- [REQUIRED WORK]
Your response should contain every line from the data below that holds the string "материалы".

Source data
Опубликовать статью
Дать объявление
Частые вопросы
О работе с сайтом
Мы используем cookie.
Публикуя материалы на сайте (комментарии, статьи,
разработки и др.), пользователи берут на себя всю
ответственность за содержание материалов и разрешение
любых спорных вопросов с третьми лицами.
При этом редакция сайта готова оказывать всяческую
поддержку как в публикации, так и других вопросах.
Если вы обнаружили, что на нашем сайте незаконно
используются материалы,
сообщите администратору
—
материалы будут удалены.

- [TASK ANSWER]
Публикуя материалы на сайте (комментарии, статьи,
используются материалы,
материалы будут удалены.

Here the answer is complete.